Laboratoire des Systèmes Perceptifs, Département d'Études Cognitives, École Normale Supérieure, PSL University, CNRS, Paris, France.
Department of Psychology, New York University, New York, New York, United States of America.
PLoS Comput Biol. 2022 Jul 27;18(7):e1010318. doi: 10.1371/journal.pcbi.1010318. eCollection 2022 Jul.
Perceptual confidence is an important internal signal about the certainty of our decisions and there is a substantial debate on how it is computed. We highlight three confidence metric types from the literature: observers either use 1) the full probability distribution to compute probability correct (Probability metrics), 2) point estimates from the perceptual decision process to estimate uncertainty (Evidence-Strength metrics), or 3) heuristic confidence from stimulus-based cues to uncertainty (Heuristic metrics). These metrics are rarely tested against one another, so we examined models of all three types on a suprathreshold spatial discrimination task. Observers were shown a cloud of dots sampled from a dot generating distribution and judged if the mean of the distribution was left or right of centre. In addition to varying the horizontal position of the mean, there were two sensory uncertainty manipulations: the number of dots sampled and the spread of the generating distribution. After every two perceptual decisions, observers made a confidence forced-choice judgement whether they were more confident in the first or second decision. Model results showed that the majority of observers were best-fit by either: 1) the Heuristic model, which used dot cloud position, spread, and number of dots as cues; or 2) an Evidence-Strength model, which computed the distance between the sensory measurement and discrimination criterion, scaled according to sensory uncertainty. An accidental repetition of some sessions also allowed for the measurement of confidence agreement for identical pairs of stimuli. This N-pass analysis revealed that human observers were more consistent than their best-fitting model would predict, indicating there are still aspects of confidence that are not captured by our modelling. As such, we propose confidence agreement as a useful technique for computational studies of confidence. Taken together, these findings highlight the idiosyncratic nature of confidence computations for complex decision contexts and the need to consider different potential metrics and transformations in the confidence computation.

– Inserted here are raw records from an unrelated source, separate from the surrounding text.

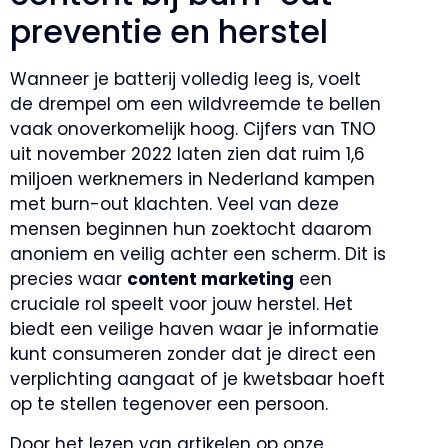
preventie en herstel
Wanneer je batterij volledig leeg is, voelt
de drempel om een wildvreemde te bellen
vaak onoverkomelijk hoog. Cijfers van TNO
uit november 2022 laten zien dat ruim 1,6
miljoen werknemers in Nederland kampen
met burn-out klachten. Veel van deze
mensen beginnen hun zoektocht daarom
anoniem en veilig achter een scherm. Dit is
precies waar
content marketing
een
cruciale rol speelt voor jouw herstel. Het
biedt een veilige haven waar je informatie
kunt consumeren zonder dat je direct een
verplichting aangaat of je kwetsbaar hoeft
op te stellen tegenover een persoon.
Door het lezen van artikelen op onze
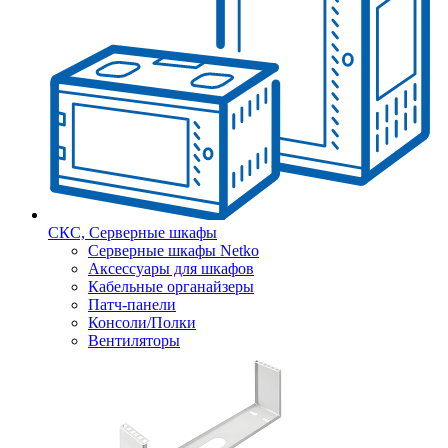
СКС, Серверные шкафы
Серверные шкафы Netko
Аксессуары для шкафов
Кабельные органайзеры
Патч-панели
Консоли/Полки
Вентиляторы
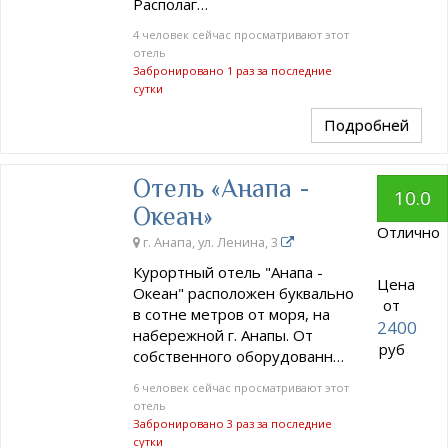
Располаг…
4 человек сейчас просматривают этот
отель
Забронировано 1 раз за последние
сутки
Подробней
Отель «Анапа -
10.0
Океан»
Отлично
г. Анапа, ул. Ленина, 3
Курортный отель "Анапа -
Цена
Океан" расположен буквально
от
в сотне метров от моря, на
2400
набережной г. Анапы. От
руб
собственного оборудованн…
6 человек сейчас просматривают этот
отель
Забронировано 3 раз за последние
сутки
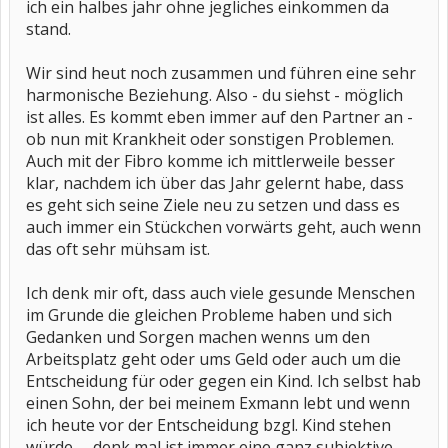
ich ein halbes jahr ohne jegliches einkommen da
stand.
Wir sind heut noch zusammen und führen eine sehr
harmonische Beziehung. Also - du siehst - möglich
ist alles. Es kommt eben immer auf den Partner an -
ob nun mit Krankheit oder sonstigen Problemen.
Auch mit der Fibro komme ich mittlerweile besser
klar, nachdem ich über das Jahr gelernt habe, dass
es geht sich seine Ziele neu zu setzen und dass es
auch immer ein Stückchen vorwärts geht, auch wenn
das oft sehr mühsam ist.
Ich denk mir oft, dass auch viele gesunde Menschen
im Grunde die gleichen Probleme haben und sich
Gedanken und Sorgen machen wenns um den
Arbeitsplatz geht oder ums Geld oder auch um die
Entscheidung für oder gegen ein Kind. Ich selbst hab
einen Sohn, der bei meinem Exmann lebt und wenn
ich heute vor der Entscheidung bzgl. Kind stehen
würde .... denk mal ist immer eine ganz subjektive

感知信心是关于我们决策确定性的重要内部信号,关于如何计算它存在着大量的争论。我们从文献中突出了三种信心度量类型:观察者要么使用 1)完整的概率分布来计算正确的概率(概率度量),要么使用 2)从感知决策过程中得出的点估计来估计不确定性(证据强度度量),要么使用 3)基于刺激的线索的启发式信心来估计不确定性(启发式度量)。这些度量标准很少相互测试,因此我们在阈上空间辨别任务上检验了所有三种类型的模型。观察者被展示了从点生成分布中采样的点云,并判断分布的均值是在中心的左侧还是右侧。除了改变均值的水平位置外,还有两种感觉不确定性操作:采样的点数和生成分布的扩展。在每次两个感知决策之后,观察者会进行信心强制选择判断,他们对第一个还是第二个决策更有信心。模型结果表明,大多数观察者要么是由 1)启发式模型最佳拟合的,该模型使用点云位置、扩展和点数作为线索;要么是由 2)证据强度模型最佳拟合的,该模型根据感觉不确定性来计算感觉测量和辨别标准之间的距离。对一些偶然重复的一些会话也允许对相同刺激对的信心一致性进行测量。这个 N 次通过分析表明,人类观察者比其最佳拟合模型预测的更一致,这表明信心的某些方面仍然无法通过我们的模型捕捉到。因此,我们提出信心一致性作为信心计算的计算研究的有用技术。综上所述,这些发现强调了在复杂决策情境中信心计算的独特性质,以及需要考虑信心计算中的不同潜在度量标准和变换。